● DATASET EXCERPTS:
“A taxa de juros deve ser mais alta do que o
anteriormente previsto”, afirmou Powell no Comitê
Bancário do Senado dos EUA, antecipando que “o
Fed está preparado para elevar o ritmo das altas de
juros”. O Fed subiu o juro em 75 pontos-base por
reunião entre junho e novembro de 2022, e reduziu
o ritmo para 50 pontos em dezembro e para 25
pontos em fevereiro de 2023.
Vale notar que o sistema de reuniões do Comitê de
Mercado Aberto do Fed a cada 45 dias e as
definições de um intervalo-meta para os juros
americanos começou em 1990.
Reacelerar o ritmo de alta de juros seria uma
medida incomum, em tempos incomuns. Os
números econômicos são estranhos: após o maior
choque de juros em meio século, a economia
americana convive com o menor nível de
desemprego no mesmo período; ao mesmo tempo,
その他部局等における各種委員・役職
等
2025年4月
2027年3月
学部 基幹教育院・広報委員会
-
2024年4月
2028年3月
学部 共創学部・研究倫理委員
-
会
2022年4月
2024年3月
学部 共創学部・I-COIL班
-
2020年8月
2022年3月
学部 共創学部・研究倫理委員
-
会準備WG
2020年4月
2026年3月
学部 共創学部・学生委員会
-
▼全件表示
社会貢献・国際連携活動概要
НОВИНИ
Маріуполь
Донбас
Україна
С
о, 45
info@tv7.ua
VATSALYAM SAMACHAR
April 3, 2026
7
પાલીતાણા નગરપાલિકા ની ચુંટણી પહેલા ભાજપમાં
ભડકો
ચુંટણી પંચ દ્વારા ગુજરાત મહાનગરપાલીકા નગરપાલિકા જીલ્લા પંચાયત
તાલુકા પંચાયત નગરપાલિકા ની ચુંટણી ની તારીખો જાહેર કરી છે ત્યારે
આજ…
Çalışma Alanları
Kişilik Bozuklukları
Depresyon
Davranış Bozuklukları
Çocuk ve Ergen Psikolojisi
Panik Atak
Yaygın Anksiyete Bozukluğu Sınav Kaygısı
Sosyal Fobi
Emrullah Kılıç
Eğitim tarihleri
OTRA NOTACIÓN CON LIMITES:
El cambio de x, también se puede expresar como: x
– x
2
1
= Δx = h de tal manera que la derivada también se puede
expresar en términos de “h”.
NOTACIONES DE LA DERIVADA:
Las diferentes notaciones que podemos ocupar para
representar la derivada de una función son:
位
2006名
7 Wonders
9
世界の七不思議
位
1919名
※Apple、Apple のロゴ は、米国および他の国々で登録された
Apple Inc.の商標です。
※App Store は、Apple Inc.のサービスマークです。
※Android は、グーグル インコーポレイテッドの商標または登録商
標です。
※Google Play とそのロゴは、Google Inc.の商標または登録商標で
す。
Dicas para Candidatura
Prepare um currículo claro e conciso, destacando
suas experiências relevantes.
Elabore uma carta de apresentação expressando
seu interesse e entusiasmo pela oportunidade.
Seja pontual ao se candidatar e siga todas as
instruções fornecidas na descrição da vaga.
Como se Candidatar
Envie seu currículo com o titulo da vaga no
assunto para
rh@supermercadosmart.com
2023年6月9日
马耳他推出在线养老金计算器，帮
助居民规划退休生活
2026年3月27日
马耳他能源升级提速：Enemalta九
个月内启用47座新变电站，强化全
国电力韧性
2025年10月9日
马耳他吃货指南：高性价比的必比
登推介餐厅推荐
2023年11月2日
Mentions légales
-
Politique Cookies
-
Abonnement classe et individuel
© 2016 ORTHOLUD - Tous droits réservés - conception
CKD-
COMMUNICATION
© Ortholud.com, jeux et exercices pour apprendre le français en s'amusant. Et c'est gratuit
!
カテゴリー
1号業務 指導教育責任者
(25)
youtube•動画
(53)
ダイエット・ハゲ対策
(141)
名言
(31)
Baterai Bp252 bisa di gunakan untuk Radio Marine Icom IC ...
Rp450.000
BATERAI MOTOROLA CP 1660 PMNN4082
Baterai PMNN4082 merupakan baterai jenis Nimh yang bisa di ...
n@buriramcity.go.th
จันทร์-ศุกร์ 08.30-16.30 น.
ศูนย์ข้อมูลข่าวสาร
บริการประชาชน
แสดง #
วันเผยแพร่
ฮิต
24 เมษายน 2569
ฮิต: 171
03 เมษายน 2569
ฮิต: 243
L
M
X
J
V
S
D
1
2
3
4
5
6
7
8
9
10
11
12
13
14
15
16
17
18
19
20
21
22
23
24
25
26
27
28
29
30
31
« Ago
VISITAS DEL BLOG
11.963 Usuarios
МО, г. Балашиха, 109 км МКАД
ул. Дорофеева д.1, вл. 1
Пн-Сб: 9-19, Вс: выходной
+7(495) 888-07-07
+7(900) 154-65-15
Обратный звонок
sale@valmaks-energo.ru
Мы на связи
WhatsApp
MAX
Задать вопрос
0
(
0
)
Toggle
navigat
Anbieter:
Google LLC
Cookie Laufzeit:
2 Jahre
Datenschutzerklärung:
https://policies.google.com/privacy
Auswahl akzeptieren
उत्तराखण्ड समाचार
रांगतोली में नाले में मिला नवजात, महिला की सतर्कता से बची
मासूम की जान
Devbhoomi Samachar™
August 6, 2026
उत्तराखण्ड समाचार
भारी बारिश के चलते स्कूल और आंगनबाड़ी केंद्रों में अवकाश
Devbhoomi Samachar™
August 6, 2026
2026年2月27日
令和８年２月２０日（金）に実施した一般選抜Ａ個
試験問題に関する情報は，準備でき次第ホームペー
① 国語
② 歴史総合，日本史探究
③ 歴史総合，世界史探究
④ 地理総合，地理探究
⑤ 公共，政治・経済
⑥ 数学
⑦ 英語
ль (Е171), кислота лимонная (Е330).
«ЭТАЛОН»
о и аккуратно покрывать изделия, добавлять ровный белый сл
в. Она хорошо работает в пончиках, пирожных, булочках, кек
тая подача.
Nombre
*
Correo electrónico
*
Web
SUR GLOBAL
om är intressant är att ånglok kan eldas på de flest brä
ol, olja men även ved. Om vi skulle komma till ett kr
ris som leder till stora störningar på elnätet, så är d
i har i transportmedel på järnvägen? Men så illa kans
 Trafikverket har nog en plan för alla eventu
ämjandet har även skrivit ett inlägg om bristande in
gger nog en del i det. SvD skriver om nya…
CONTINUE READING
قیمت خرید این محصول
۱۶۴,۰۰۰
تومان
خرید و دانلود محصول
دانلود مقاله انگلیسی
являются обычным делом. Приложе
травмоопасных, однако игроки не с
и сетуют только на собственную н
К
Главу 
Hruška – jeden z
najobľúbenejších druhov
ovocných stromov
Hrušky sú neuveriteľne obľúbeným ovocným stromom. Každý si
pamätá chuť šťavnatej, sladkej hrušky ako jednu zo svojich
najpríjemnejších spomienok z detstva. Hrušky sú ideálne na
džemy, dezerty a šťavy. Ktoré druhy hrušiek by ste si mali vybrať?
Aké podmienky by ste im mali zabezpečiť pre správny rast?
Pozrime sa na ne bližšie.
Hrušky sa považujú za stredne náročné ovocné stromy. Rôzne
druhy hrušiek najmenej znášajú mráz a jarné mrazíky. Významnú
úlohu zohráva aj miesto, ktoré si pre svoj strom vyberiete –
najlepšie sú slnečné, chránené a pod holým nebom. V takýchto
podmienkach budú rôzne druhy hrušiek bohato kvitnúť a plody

● EXERCISE GOAL:
Output each line of the records above exactly.

● WRITTEN ANSWER:
“A taxa de juros deve ser mais alta do que o
anteriormente previsto”, afirmou Powell no Comitê
Bancário do Senado dos EUA, antecipando que “o
Fed está preparado para elevar o ritmo das altas de
juros”. O Fed subiu o juro em 75 pontos-base por
reunião entre junho e novembro de 2022, e reduziu
o ritmo para 50 pontos em dezembro e para 25
pontos em fevereiro de 2023.
Vale notar que o sistema de reuniões do Comitê de
Mercado Aberto do Fed a cada 45 dias e as
definições de um intervalo-meta para os juros
americanos começou em 1990.
Reacelerar o ritmo de alta de juros seria uma
medida incomum, em tempos incomuns. Os
números econômicos são estranhos: após o maior
choque de juros em meio século, a economia
americana convive com o menor nível de
desemprego no mesmo período; ao mesmo tempo,
その他部局等における各種委員・役職
等
2025年4月
2027年3月
学部 基幹教育院・広報委員会
-
2024年4月
2028年3月
学部 共創学部・研究倫理委員
-
会
2022年4月
2024年3月
学部 共創学部・I-COIL班
-
2020年8月
2022年3月
学部 共創学部・研究倫理委員
-
会準備WG
2020年4月
2026年3月
学部 共創学部・学生委員会
-
▼全件表示
社会貢献・国際連携活動概要
НОВИНИ
Маріуполь
Донбас
Україна
С
о, 45
info@tv7.ua
VATSALYAM SAMACHAR
April 3, 2026
7
પાલીતાણા નગરપાલિકા ની ચુંટણી પહેલા ભાજપમાં
ભડકો
ચુંટણી પંચ દ્વારા ગુજરાત મહાનગરપાલીકા નગરપાલિકા જીલ્લા પંચાયત
તાલુકા પંચાયત નગરપાલિકા ની ચુંટણી ની તારીખો જાહેર કરી છે ત્યારે
આજ…
Çalışma Alanları
Kişilik Bozuklukları
Depresyon
Davranış Bozuklukları
Çocuk ve Ergen Psikolojisi
Panik Atak
Yaygın Anksiyete Bozukluğu Sınav Kaygısı
Sosyal Fobi
Emrullah Kılıç
Eğitim tarihleri
OTRA NOTACIÓN CON LIMITES:
El cambio de x, también se puede expresar como: x
– x
2
1
= Δx = h de tal manera que la derivada también se puede
expresar en términos de “h”.
NOTACIONES DE LA DERIVADA:
Las diferentes notaciones que podemos ocupar para
representar la derivada de una función son:
位
2006名
7 Wonders
9
世界の七不思議
位
1919名
※Apple、Apple のロゴ は、米国および他の国々で登録された
Apple Inc.の商標です。
※App Store は、Apple Inc.のサービスマークです。
※Android は、グーグル インコーポレイテッドの商標または登録商
標です。
※Google Play とそのロゴは、Google Inc.の商標または登録商標で
す。
Dicas para Candidatura
Prepare um currículo claro e conciso, destacando
suas experiências relevantes.
Elabore uma carta de apresentação expressando
seu interesse e entusiasmo pela oportunidade.
Seja pontual ao se candidatar e siga todas as
instruções fornecidas na descrição da vaga.
Como se Candidatar
Envie seu currículo com o titulo da vaga no
assunto para
rh@supermercadosmart.com
2023年6月9日
马耳他推出在线养老金计算器，帮
助居民规划退休生活
2026年3月27日
马耳他能源升级提速：Enemalta九
个月内启用47座新变电站，强化全
国电力韧性
2025年10月9日
马耳他吃货指南：高性价比的必比
登推介餐厅推荐
2023年11月2日
Mentions légales
-
Politique Cookies
-
Abonnement classe et individuel
© 2016 ORTHOLUD - Tous droits réservés - conception
CKD-
COMMUNICATION
© Ortholud.com, jeux et exercices pour apprendre le français en s'amusant. Et c'est gratuit
!
カテゴリー
1号業務 指導教育責任者
(25)
youtube•動画
(53)
ダイエット・ハゲ対策
(141)
名言
(31)
Baterai Bp252 bisa di gunakan untuk Radio Marine Icom IC ...
Rp450.000
BATERAI MOTOROLA CP 1660 PMNN4082
Baterai PMNN4082 merupakan baterai jenis Nimh yang bisa di ...
n@buriramcity.go.th
จันทร์-ศุกร์ 08.30-16.30 น.
ศูนย์ข้อมูลข่าวสาร
บริการประชาชน
แสดง #
วันเผยแพร่
ฮิต
24 เมษายน 2569
ฮิต: 171
03 เมษายน 2569
ฮิต: 243
L
M
X
J
V
S
D
1
2
3
4
5
6
7
8
9
10
11
12
13
14
15
16
17
18
19
20
21
22
23
24
25
26
27
28
29
30
31
« Ago
VISITAS DEL BLOG
11.963 Usuarios
МО, г. Балашиха, 109 км МКАД
ул. Дорофеева д.1, вл. 1
Пн-Сб: 9-19, Вс: выходной
+7(495) 888-07-07
+7(900) 154-65-15
Обратный звонок
sale@valmaks-energo.ru
Мы на связи
WhatsApp
MAX
Задать вопрос
0
(
0
)
Toggle
navigat
Anbieter:
Google LLC
Cookie Laufzeit:
2 Jahre
Datenschutzerklärung:
https://policies.google.com/privacy
Auswahl akzeptieren
उत्तराखण्ड समाचार
रांगतोली में नाले में मिला नवजात, महिला की सतर्कता से बची
मासूम की जान
Devbhoomi Samachar™
August 6, 2026
उत्तराखण्ड समाचार
भारी बारिश के चलते स्कूल और आंगनबाड़ी केंद्रों में अवकाश
Devbhoomi Samachar™
August 6, 2026
2026年2月27日
令和８年２月２０日（金）に実施した一般選抜Ａ個
試験問題に関する情報は，準備でき次第ホームペー
① 国語
② 歴史総合，日本史探究
③ 歴史総合，世界史探究
④ 地理総合，地理探究
⑤ 公共，政治・経済
⑥ 数学
⑦ 英語
ль (Е171), кислота лимонная (Е330).
«ЭТАЛОН»
о и аккуратно покрывать изделия, добавлять ровный белый сл
в. Она хорошо работает в пончиках, пирожных, булочках, кек
тая подача.
Nombre
*
Correo electrónico
*
Web
SUR GLOBAL
om är intressant är att ånglok kan eldas på de flest brä
ol, olja men även ved. Om vi skulle komma till ett kr
ris som leder till stora störningar på elnätet, så är d
i har i transportmedel på järnvägen? Men så illa kans
 Trafikverket har nog en plan för alla eventu
ämjandet har även skrivit ett inlägg om bristande in
gger nog en del i det. SvD skriver om nya…
CONTINUE READING
قیمت خرید این محصول
۱۶۴,۰۰۰
تومان
خرید و دانلود محصول
دانلود مقاله انگلیسی
являются обычным делом. Приложе
травмоопасных, однако игроки не с
и сетуют только на собственную н
К
Главу 
Hruška – jeden z
najobľúbenejších druhov
ovocných stromov
Hrušky sú neuveriteľne obľúbeným ovocným stromom. Každý si
pamätá chuť šťavnatej, sladkej hrušky ako jednu zo svojich
najpríjemnejších spomienok z detstva. Hrušky sú ideálne na
džemy, dezerty a šťavy. Ktoré druhy hrušiek by ste si mali vybrať?
Aké podmienky by ste im mali zabezpečiť pre správny rast?
Pozrime sa na ne bližšie.
Hrušky sa považujú za stredne náročné ovocné stromy. Rôzne
druhy hrušiek najmenej znášajú mráz a jarné mrazíky. Významnú
úlohu zohráva aj miesto, ktoré si pre svoj strom vyberiete –
najlepšie sú slnečné, chránené a pod holým nebom. V takýchto
podmienkach budú rôzne druhy hrušiek bohato kvitnúť a plody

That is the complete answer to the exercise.